(Records contained in a dataset)
*** Begin section ***
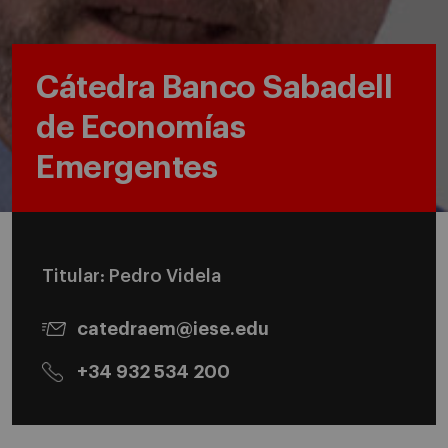
Cátedra Banco Sabadell
de Economías
Emergentes
Titular: Pedro Videla
catedraem@iese.edu
+34 932 534 200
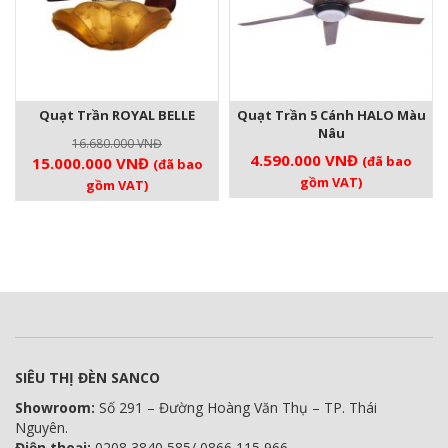
Quạt Trần ROYAL BELLE
Quạt Trần 5 Cánh HALO Màu
Nâu
16.680.000
VNĐ
4.590.000
VNĐ
Giá
Giá
(đã bao
15.000.000
VNĐ
(đã bao
gốc
hiện
gồm VAT)
gồm VAT)
là:
tại
16.680.000 VNĐ.
là:
15.000.000 VNĐ.
SIÊU THỊ ĐÈN SANCO
Showroom:
Số 291 – Đường Hoàng Văn Thụ – TP. Thái
Nguyên.
Điện thoại:
0208 3840 585/ 0866 115 966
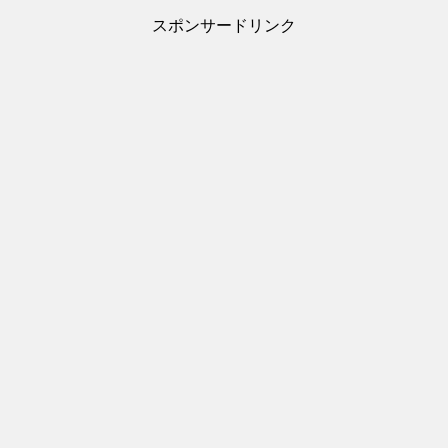
スポンサードリンク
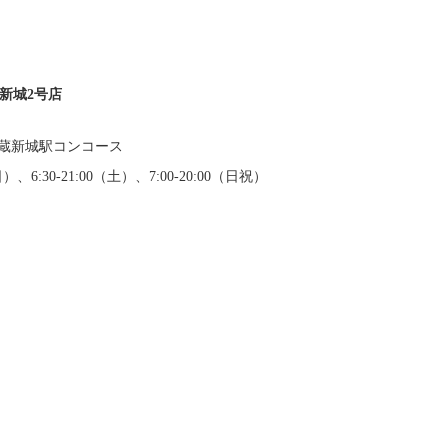
蔵新城2号店
 武蔵新城駅コンコース
6:30-21:00（土）、7:00-20:00（日祝）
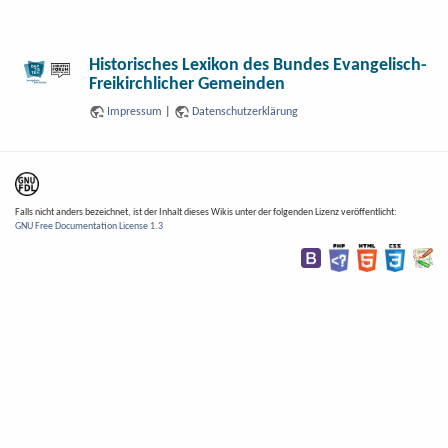
Historisches Lexikon des Bundes Evangelisch-
Freikirchlicher Gemeinden
Impressum
|
Datenschutzerklärung
Falls nicht anders bezeichnet, ist der Inhalt dieses Wikis unter der folgenden Lizenz veröffentlicht:
GNU Free Documentation License 1.3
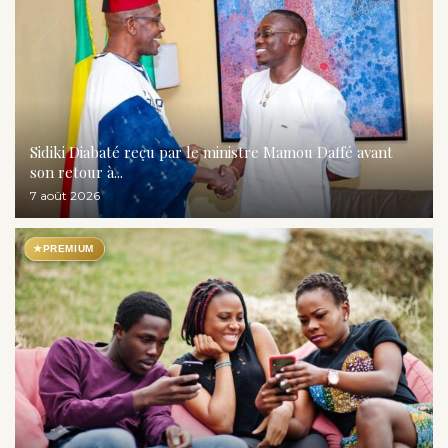
Sidiki Diabaté reçu par le ministre Mamou Daffé avant
son retour à...
7 août 2026
★
PREMIUM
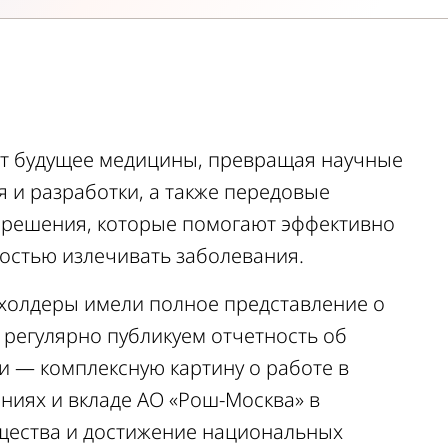
ет будущее медицины, превращая научные
 и разработки, а также передовые
 решения, которые помогают эффективно
остью излечивать заболевания.
холдеры имели полное представление о
 регулярно публикуем отчетность об
и — комплексную картину о работе в
ниях и вкладе АО «Рош-Москва» в
щества и достижение национальных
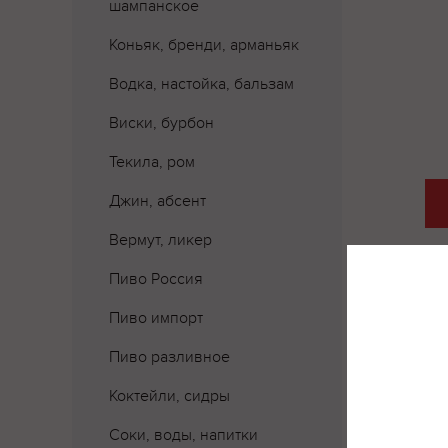
шампанское
Коньяк, бренди, арманьяк
Водка, настойка, бальзам
Виски, бурбон
Текила, ром
Джин, абсент
Вермут, ликер
Пиво Россия
Пиво импорт
Пиво разливное
Коктейли, сидры
Соки, воды, напитки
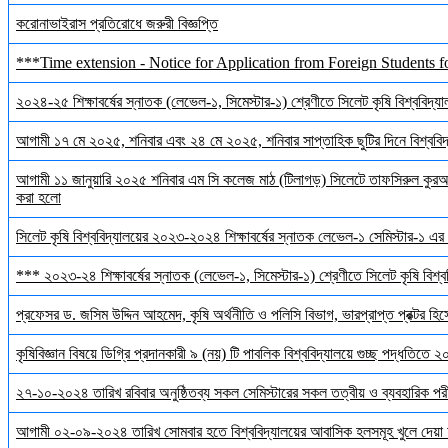
করোনাভাইরাস প্রতিরোধে জরুরী বিজ্ঞপ্তি
***Time extension - Notice for Application from Foreign Students f
২০২৪-২৫ শিক্ষাবর্ষের স্নাতক (লেভেল-১, সিমেস্টার-১) শ্রেণীতে সিলেট কৃষি বিশ্ববিদ্যালয়
আগামী ১৭ মে ২০২৫, শনিবার এবং ২৪ মে ২০২৫, শনিবার সাপ্তাহিক ছুটির দিনে বিশ্ববিদ্য
আগামী ১১ জানুয়ারি ২০২৫ শনিবার এম সি কলেজ মাঠ (টিলাগড়) সিলেটে তাফসিরুল কুরআন 
করা হলো
সিলেট কৃষি বিশ্ববিদ্যালয়ের ২০২৩-২০২৪ শিক্ষাবর্ষের স্নাতক লেভেল-১ সেমিস্টার-১ এর 
*** ২০২৩-২৪ শিক্ষাবর্ষের স্নাতক (লেভেল-১, সিমেস্টার-১) শ্রেণীতে সিলেট কৃষি বিশ্ববি
প্রফেসর ড. জসিম উদ্দিন আহমেদ, কৃষি অর্থনীতি ও পলিসি বিভাগ, ভারপ্রাপ্ত প্রক্টর হিস
কৃষিবিজ্ঞান বিষয়ে ডিগ্রি প্রদানকারী ৯ (নয়) টি পাবলিক বিশ্ববিদ্যালয়ে গুচ্ছ পদ্ধতিতে
২৭-১০-২০২৪ তারিখ রবিবার অনুষ্ঠিতব্য সকল সেমিস্টারের সকল তত্বীয় ও ব্যবহারিক পরী
আগামী ০২-০৯-২০২৪ তারিখ সোমবার হতে বিশ্ববিদ্যালয়ের আবাসিক হলসমূহ খুলে দেয়া 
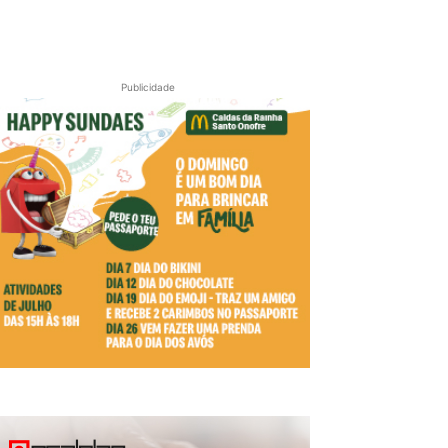
Publicidade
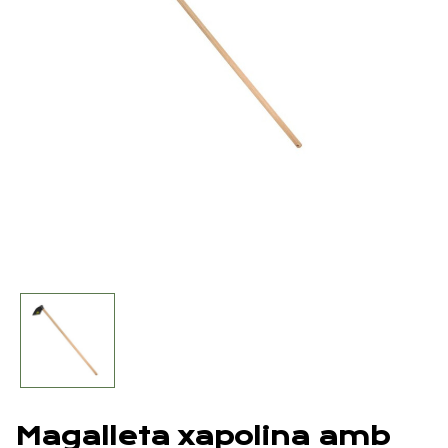
Magalleta xapolina amb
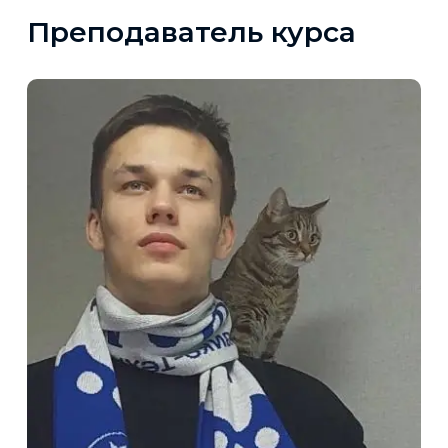
Преподаватель курса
*** End section ***
Set down all of the entries exactly as they stand, without any image.

Result of this exercise:
Cátedra Banco Sabadell
de Economías
Emergentes
Titular: Pedro Videla
catedraem@iese.edu
+34 932 534 200
Quạt Trần ROYAL BELLE
Quạt Trần 5 Cánh HALO Màu
Nâu
16.680.000
VNĐ
4.590.000
VNĐ
Giá
Giá
(đã bao
15.000.000
VNĐ
(đã bao
gốc
hiện
gồm VAT)
gồm VAT)
là:
tại
16.680.000 VNĐ.
là:
15.000.000 VNĐ.
SIÊU THỊ ĐÈN SANCO
Showroom:
Số 291 – Đường Hoàng Văn Thụ – TP. Thái
Nguyên.
Điện thoại:
0208 3840 585/ 0866 115 966
スポンサードリンク
蔵新城2号店
 武蔵新城駅コンコース
6:30-21:00（土）、7:00-20:00（日祝）
Historisches Lexikon des Bundes Evangelisch-
Freikirchlicher Gemeinden
Impressum
|
Datenschutzerklärung
Falls nicht anders bezeichnet, ist der Inhalt dieses Wikis unter der folgenden Lizenz veröffentlicht:
GNU Free Documentation License 1.3
Sidiki Diabaté reçu par le ministre Mamou Daffé avant
son retour à...
7 août 2026
★
PREMIUM
ет будущее медицины, превращая научные
 и разработки, а также передовые
 решения, которые помогают эффективно
остью излечивать заболевания.
холдеры имели полное представление о
 регулярно публикуем отчетность об
и — комплексную картину о работе в
ниях и вкладе АО «Рош-Москва» в
щества и достижение национальных
шампанское
Коньяк, бренди, арманьяк
Водка, настойка, бальзам
Виски, бурбон
Текила, ром
Джин, абсент
Вермут, ликер
Пиво Россия
Пиво импорт
Пиво разливное
Коктейли, сидры
Соки, воды, напитки
করোনাভাইরাস প্রতিরোধে জরুরী বিজ্ঞপ্তি
***Time extension - Notice for Application from Foreign Students f
২০২৪-২৫ শিক্ষাবর্ষের স্নাতক (লেভেল-১, সিমেস্টার-১) শ্রেণীতে সিলেট কৃষি বিশ্ববিদ্যালয়
আগামী ১৭ মে ২০২৫, শনিবার এবং ২৪ মে ২০২৫, শনিবার সাপ্তাহিক ছুটির দিনে বিশ্ববিদ্য
আগামী ১১ জানুয়ারি ২০২৫ শনিবার এম সি কলেজ মাঠ (টিলাগড়) সিলেটে তাফসিরুল কুরআন 
করা হলো
সিলেট কৃষি বিশ্ববিদ্যালয়ের ২০২৩-২০২৪ শিক্ষাবর্ষের স্নাতক লেভেল-১ সেমিস্টার-১ এর 
*** ২০২৩-২৪ শিক্ষাবর্ষের স্নাতক (লেভেল-১, সিমেস্টার-১) শ্রেণীতে সিলেট কৃষি বিশ্ববি
প্রফেসর ড. জসিম উদ্দিন আহমেদ, কৃষি অর্থনীতি ও পলিসি বিভাগ, ভারপ্রাপ্ত প্রক্টর হিস
কৃষিবিজ্ঞান বিষয়ে ডিগ্রি প্রদানকারী ৯ (নয়) টি পাবলিক বিশ্ববিদ্যালয়ে গুচ্ছ পদ্ধতিতে
২৭-১০-২০২৪ তারিখ রবিবার অনুষ্ঠিতব্য সকল সেমিস্টারের সকল তত্বীয় ও ব্যবহারিক পরী
আগামী ০২-০৯-২০২৪ তারিখ সোমবার হতে বিশ্ববিদ্যালয়ের আবাসিক হলসমূহ খুলে দেয়া 
Publicidade
Magalleta xapolina amb
Преподаватель курса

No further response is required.